*DIRECTIONS FOR THIS TASK*.
Each line of the data below that carries the word "Plate" needs to be copied.

*SOURCE MATERIAL*.
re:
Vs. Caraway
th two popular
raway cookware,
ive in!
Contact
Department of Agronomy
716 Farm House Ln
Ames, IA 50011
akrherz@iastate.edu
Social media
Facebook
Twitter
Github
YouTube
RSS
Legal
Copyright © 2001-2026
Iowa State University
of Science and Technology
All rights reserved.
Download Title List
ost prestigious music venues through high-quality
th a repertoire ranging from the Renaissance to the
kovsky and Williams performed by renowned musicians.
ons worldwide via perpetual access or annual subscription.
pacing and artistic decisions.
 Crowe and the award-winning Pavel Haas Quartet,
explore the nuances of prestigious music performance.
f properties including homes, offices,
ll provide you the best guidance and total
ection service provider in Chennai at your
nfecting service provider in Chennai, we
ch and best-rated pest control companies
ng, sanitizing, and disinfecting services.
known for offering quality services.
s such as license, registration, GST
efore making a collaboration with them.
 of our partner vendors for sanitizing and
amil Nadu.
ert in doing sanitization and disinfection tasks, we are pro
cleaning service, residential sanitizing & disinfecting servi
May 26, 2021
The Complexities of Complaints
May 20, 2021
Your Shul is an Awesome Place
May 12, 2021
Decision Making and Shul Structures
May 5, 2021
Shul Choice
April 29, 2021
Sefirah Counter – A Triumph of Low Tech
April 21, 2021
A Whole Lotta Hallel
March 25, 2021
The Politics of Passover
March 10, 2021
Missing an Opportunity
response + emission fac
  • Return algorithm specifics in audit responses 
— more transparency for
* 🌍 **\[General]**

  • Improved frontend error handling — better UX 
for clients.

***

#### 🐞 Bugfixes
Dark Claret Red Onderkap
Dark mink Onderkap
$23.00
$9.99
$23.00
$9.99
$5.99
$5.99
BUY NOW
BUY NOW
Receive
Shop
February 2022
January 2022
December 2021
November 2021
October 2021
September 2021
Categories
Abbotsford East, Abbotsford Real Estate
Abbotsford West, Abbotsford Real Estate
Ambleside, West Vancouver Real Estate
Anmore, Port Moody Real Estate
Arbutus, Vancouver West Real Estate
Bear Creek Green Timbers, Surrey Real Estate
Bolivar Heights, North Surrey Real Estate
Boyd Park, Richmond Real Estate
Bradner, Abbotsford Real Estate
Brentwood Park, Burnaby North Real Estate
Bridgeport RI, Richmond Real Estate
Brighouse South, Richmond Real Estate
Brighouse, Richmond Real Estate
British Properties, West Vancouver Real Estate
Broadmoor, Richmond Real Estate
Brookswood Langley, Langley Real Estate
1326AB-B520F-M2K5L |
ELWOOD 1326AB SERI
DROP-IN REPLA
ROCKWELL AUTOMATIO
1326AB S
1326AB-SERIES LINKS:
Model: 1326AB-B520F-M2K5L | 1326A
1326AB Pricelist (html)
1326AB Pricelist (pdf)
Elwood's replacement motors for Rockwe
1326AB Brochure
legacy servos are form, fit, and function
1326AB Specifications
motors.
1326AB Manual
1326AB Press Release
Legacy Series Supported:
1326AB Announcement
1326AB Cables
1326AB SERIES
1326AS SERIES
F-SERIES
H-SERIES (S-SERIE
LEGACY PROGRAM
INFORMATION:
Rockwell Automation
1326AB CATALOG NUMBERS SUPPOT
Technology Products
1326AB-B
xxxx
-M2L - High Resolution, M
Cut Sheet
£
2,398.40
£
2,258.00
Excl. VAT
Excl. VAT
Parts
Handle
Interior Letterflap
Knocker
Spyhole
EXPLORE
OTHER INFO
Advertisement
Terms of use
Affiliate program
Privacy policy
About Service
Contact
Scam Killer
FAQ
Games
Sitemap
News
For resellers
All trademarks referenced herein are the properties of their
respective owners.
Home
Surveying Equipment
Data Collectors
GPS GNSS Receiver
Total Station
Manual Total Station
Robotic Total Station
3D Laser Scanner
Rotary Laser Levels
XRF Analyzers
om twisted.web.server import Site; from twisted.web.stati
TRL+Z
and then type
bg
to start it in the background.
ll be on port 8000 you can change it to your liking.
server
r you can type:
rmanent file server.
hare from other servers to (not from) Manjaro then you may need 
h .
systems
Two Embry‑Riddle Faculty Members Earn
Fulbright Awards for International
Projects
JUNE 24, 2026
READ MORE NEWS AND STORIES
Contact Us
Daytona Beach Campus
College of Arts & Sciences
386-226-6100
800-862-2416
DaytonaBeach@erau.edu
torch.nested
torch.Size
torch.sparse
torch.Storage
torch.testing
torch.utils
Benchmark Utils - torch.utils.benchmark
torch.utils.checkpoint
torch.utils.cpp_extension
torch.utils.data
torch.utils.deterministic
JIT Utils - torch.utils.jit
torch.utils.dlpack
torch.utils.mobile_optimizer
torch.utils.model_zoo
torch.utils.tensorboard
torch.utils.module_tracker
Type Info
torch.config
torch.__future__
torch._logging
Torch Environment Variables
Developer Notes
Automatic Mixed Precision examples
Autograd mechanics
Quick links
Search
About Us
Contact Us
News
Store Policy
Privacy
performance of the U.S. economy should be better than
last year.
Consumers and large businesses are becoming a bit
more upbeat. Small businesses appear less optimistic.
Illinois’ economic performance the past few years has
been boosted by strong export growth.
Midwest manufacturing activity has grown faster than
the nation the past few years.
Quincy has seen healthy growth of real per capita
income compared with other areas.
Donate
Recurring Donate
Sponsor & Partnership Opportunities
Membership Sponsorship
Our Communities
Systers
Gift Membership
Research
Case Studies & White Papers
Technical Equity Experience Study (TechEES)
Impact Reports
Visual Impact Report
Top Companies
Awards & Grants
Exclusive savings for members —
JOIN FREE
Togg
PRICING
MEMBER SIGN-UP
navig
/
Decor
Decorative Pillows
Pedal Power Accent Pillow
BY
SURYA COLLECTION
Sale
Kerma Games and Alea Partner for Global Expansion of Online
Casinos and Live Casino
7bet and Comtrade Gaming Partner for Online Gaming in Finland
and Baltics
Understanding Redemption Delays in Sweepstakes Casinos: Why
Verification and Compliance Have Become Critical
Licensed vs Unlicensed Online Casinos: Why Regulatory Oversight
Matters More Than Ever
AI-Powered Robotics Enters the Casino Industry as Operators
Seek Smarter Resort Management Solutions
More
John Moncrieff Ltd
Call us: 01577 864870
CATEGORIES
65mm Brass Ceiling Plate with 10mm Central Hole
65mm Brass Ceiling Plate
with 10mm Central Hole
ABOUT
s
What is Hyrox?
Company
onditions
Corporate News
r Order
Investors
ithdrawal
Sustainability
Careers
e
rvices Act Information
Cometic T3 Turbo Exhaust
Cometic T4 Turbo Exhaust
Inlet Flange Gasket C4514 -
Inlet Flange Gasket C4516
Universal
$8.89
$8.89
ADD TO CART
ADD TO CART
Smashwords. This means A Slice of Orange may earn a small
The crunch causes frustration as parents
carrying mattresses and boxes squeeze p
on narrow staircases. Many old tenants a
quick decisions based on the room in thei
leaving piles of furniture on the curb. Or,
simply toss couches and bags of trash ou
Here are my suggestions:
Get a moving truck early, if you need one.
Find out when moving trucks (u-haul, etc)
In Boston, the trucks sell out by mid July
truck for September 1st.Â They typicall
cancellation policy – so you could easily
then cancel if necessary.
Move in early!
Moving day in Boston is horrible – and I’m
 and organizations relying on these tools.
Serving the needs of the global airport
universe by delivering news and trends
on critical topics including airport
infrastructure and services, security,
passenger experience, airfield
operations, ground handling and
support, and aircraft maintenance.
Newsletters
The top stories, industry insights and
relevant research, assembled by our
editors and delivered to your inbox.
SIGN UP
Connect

*WRITTEN SOLUTION*.
65mm Brass Ceiling Plate with 10mm Central Hole
65mm Brass Ceiling Plate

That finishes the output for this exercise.